Fast fashion, a popular sector of the fashion industry that emerged around the 1990s, has become a go-to spot for young adults with a tight budget looking for trendy clothes. One characteristic of fast fashion is that companies mimic designer and influencer trends at lightning speed.

This speed in turn affects the rest of the fashion industry, causing all other brands to speed up their design, output and turnaround time. Brands like Shein, H&M, Forever 21, Zara and Boohoo have mastered this overturn of styles, with some brands adding 500 to 1,000 styles a week to their websites. 

Although these brands are appealing due to their prices and selection, they are not all they’re cracked up to be in terms of their environmental impact and labor standards. Depletion of natural resources, textile waste, and pollution all contribute to the environmental impact of the fashion industry. 

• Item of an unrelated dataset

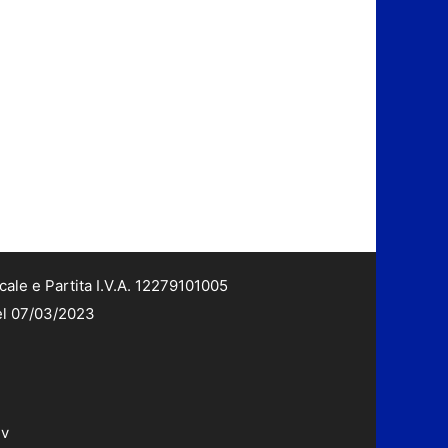
cale e Partita I.V.A. 12279101005
del 07/03/2023
dv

Unfortunately, fast fashion brands encourage overconsumption by overturning more styles than will be bought by consumers. Unbought clothes are either tossed into a landfill or incinerated, wasting the natural resources used to produce the garment. According to the Sustain Your Style Organization, on average a garment is worn seven times before being thrown away. Fast fashion clothes that are donated are rarely worn second-hand due to the poor quality of the clothes.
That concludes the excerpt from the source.